PROBLEM TO WORK ON =>
The records below are to be copied exactly, with their pictures left out.
*** Opening INPUT DATA ***
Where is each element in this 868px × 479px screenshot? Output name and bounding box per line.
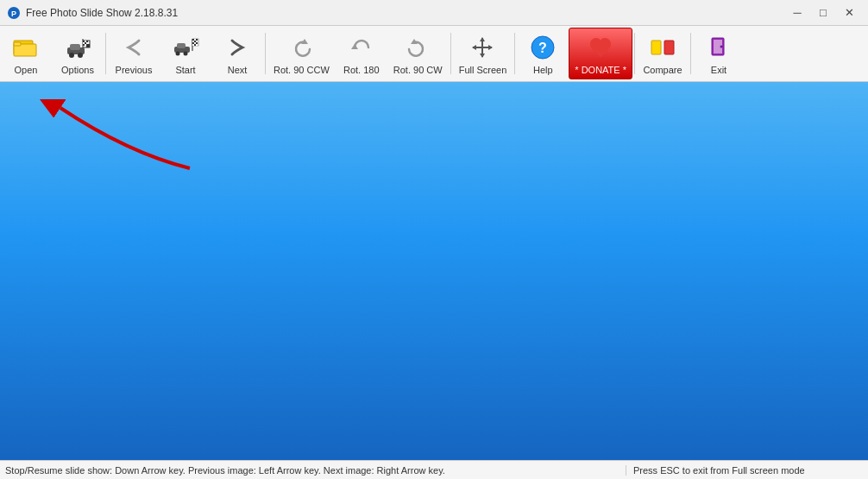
compare-icon [647,32,678,63]
svg-rect-52 [664,41,674,54]
svg-rect-34 [192,42,194,44]
svg-text:?: ? [538,41,547,55]
svg-rect-33 [196,41,198,42]
help-icon: ? [527,32,558,63]
compare-label: Compare [643,65,682,75]
svg-point-24 [176,52,180,56]
svg-rect-31 [192,41,194,42]
divider-4 [514,33,515,74]
status-right: Press ESC to exit from Full screen mode [626,465,868,476]
window-title: Free Photo Slide Show 2.18.8.31 [26,7,785,19]
maximize-button[interactable]: □ [811,4,835,22]
fullscreen-button[interactable]: Full Screen [453,28,513,79]
svg-rect-15 [83,42,85,44]
svg-rect-6 [70,44,80,50]
svg-rect-32 [194,41,196,42]
divider-6 [690,33,691,74]
svg-rect-39 [196,44,198,46]
svg-marker-46 [480,54,485,58]
svg-marker-48 [488,45,493,50]
next-icon [222,32,253,63]
minimize-button[interactable]: ─ [785,4,809,22]
rot-cw-label: Rot. 90 CW [393,65,443,75]
rot-ccw-icon [286,32,317,63]
open-label: Open [15,65,38,75]
help-label: Help [533,65,553,75]
start-button[interactable]: Start [160,28,211,79]
donate-label: * DONATE * [575,65,626,75]
svg-rect-20 [86,44,88,46]
svg-marker-45 [480,37,485,41]
compare-button[interactable]: Compare [637,28,689,79]
svg-text:P: P [11,9,16,18]
donate-icon [585,32,616,63]
rot-cw-button[interactable]: Rot. 90 CW [387,28,449,79]
svg-rect-38 [194,44,196,46]
previous-icon [118,32,149,63]
options-button[interactable]: Options [52,28,104,79]
options-label: Options [61,65,94,75]
svg-rect-13 [85,41,86,42]
rot-ccw-label: Rot. 90 CCW [274,65,330,75]
status-bar: Stop/Resume slide show: Down Arrow key. … [0,460,868,479]
svg-rect-23 [177,43,186,48]
fullscreen-label: Full Screen [459,65,507,75]
svg-rect-12 [83,41,85,42]
next-button[interactable]: Next [211,28,263,79]
rot-cw-icon [402,32,433,63]
svg-point-8 [78,53,83,58]
exit-icon [703,32,734,63]
start-icon [170,32,201,63]
svg-rect-16 [85,42,86,44]
main-area [0,82,868,460]
svg-rect-51 [651,41,661,54]
svg-rect-18 [83,44,85,46]
open-icon [10,32,41,63]
help-button[interactable]: ? Help [517,28,569,79]
svg-point-7 [69,53,74,58]
svg-marker-41 [351,44,358,49]
rot-180-button[interactable]: Rot. 180 [336,28,387,79]
svg-rect-37 [192,44,194,46]
svg-rect-4 [14,42,21,46]
fullscreen-icon [467,32,498,63]
rot-180-label: Rot. 180 [343,65,380,75]
app-icon: P [7,6,21,20]
divider-3 [450,33,451,74]
svg-rect-28 [192,39,194,41]
next-label: Next [228,65,248,75]
svg-rect-29 [194,39,196,41]
start-label: Start [175,65,195,75]
options-icon [62,32,93,63]
svg-rect-36 [196,42,198,44]
previous-button[interactable]: Previous [108,28,160,79]
svg-marker-47 [472,45,476,50]
status-left: Stop/Resume slide show: Down Arrow key. … [0,465,626,476]
exit-button[interactable]: Exit [693,28,745,79]
window-controls: ─ □ ✕ [785,4,861,22]
previous-label: Previous [116,65,153,75]
toolbar: Open [0,26,868,82]
tutorial-arrow [26,99,198,186]
svg-point-55 [720,46,723,48]
divider-2 [265,33,266,74]
donate-button[interactable]: * DONATE * [569,28,632,79]
svg-rect-17 [86,42,88,44]
divider-5 [634,33,635,74]
svg-rect-19 [85,44,86,46]
divider-1 [105,33,106,74]
rot-ccw-button[interactable]: Rot. 90 CCW [267,28,336,79]
svg-rect-30 [196,39,198,41]
title-bar: P Free Photo Slide Show 2.18.8.31 ─ □ ✕ [0,0,868,26]
svg-rect-35 [194,42,196,44]
close-button[interactable]: ✕ [837,4,861,22]
rot-180-icon [346,32,377,63]
svg-point-25 [184,52,188,56]
exit-label: Exit [711,65,726,75]
svg-rect-14 [86,41,88,42]
open-button[interactable]: Open [0,28,52,79]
*** Closing INPUT DATA ***
SOLUTION FOR THIS PROBLEM =>
Where is each element in this 868px × 479px screenshot? Output name and bounding box per line.
compare-icon [647,32,678,63]
svg-rect-52 [664,41,674,54]
svg-rect-34 [192,42,194,44]
svg-text:?: ? [538,41,547,55]
svg-rect-33 [196,41,198,42]
help-icon: ? [527,32,558,63]
compare-label: Compare [643,65,682,75]
svg-point-24 [176,52,180,56]
svg-rect-31 [192,41,194,42]
divider-4 [514,33,515,74]
status-right: Press ESC to exit from Full screen mode [626,465,868,476]
window-title: Free Photo Slide Show 2.18.8.31 [26,7,785,19]
maximize-button[interactable]: □ [811,4,835,22]
fullscreen-button[interactable]: Full Screen [453,28,513,79]
svg-rect-15 [83,42,85,44]
svg-rect-6 [70,44,80,50]
svg-rect-32 [194,41,196,42]
divider-6 [690,33,691,74]
svg-rect-39 [196,44,198,46]
svg-marker-46 [480,54,485,58]
svg-marker-48 [488,45,493,50]
next-icon [222,32,253,63]
minimize-button[interactable]: ─ [785,4,809,22]
rot-cw-label: Rot. 90 CW [393,65,443,75]
rot-ccw-icon [286,32,317,63]
open-label: Open [15,65,38,75]
help-label: Help [533,65,553,75]
start-button[interactable]: Start [160,28,211,79]
donate-label: * DONATE * [575,65,626,75]
svg-rect-20 [86,44,88,46]
svg-marker-45 [480,37,485,41]
compare-button[interactable]: Compare [637,28,689,79]
svg-text:P: P [11,9,16,18]
donate-icon [585,32,616,63]
rot-cw-button[interactable]: Rot. 90 CW [387,28,449,79]
svg-rect-38 [194,44,196,46]
previous-icon [118,32,149,63]
options-button[interactable]: Options [52,28,104,79]
options-label: Options [61,65,94,75]
svg-rect-13 [85,41,86,42]
rot-ccw-label: Rot. 90 CCW [274,65,330,75]
status-bar: Stop/Resume slide show: Down Arrow key. … [0,460,868,479]
svg-rect-23 [177,43,186,48]
fullscreen-label: Full Screen [459,65,507,75]
svg-rect-12 [83,41,85,42]
next-button[interactable]: Next [211,28,263,79]
rot-cw-icon [402,32,433,63]
svg-point-8 [78,53,83,58]
exit-icon [703,32,734,63]
start-icon [170,32,201,63]
svg-rect-16 [85,42,86,44]
main-area [0,82,868,460]
svg-rect-51 [651,41,661,54]
svg-rect-18 [83,44,85,46]
open-icon [10,32,41,63]
help-button[interactable]: ? Help [517,28,569,79]
svg-point-7 [69,53,74,58]
svg-marker-41 [351,44,358,49]
rot-180-button[interactable]: Rot. 180 [336,28,387,79]
svg-rect-37 [192,44,194,46]
svg-rect-4 [14,42,21,46]
fullscreen-icon [467,32,498,63]
rot-180-label: Rot. 180 [343,65,380,75]
app-icon: P [7,6,21,20]
divider-3 [450,33,451,74]
svg-rect-28 [192,39,194,41]
next-label: Next [228,65,248,75]
svg-rect-29 [194,39,196,41]
start-label: Start [175,65,195,75]
options-icon [62,32,93,63]
svg-rect-36 [196,42,198,44]
previous-button[interactable]: Previous [108,28,160,79]
svg-marker-47 [472,45,476,50]
status-left: Stop/Resume slide show: Down Arrow key. … [0,465,626,476]
exit-button[interactable]: Exit [693,28,745,79]
window-controls: ─ □ ✕ [785,4,861,22]
previous-label: Previous [116,65,153,75]
toolbar: Open [0,26,868,82]
tutorial-arrow [26,99,198,186]
svg-point-55 [720,46,723,48]
divider-2 [265,33,266,74]
donate-button[interactable]: * DONATE * [569,28,632,79]
svg-rect-17 [86,42,88,44]
divider-5 [634,33,635,74]
svg-rect-19 [85,44,86,46]
divider-1 [105,33,106,74]
rot-ccw-button[interactable]: Rot. 90 CCW [267,28,336,79]
svg-rect-30 [196,39,198,41]
title-bar: P Free Photo Slide Show 2.18.8.31 ─ □ ✕ [0,0,868,26]
svg-rect-35 [194,42,196,44]
close-button[interactable]: ✕ [837,4,861,22]
rot-180-icon [346,32,377,63]
svg-point-25 [184,52,188,56]
exit-label: Exit [711,65,726,75]
svg-rect-14 [86,41,88,42]
open-button[interactable]: Open [0,28,52,79]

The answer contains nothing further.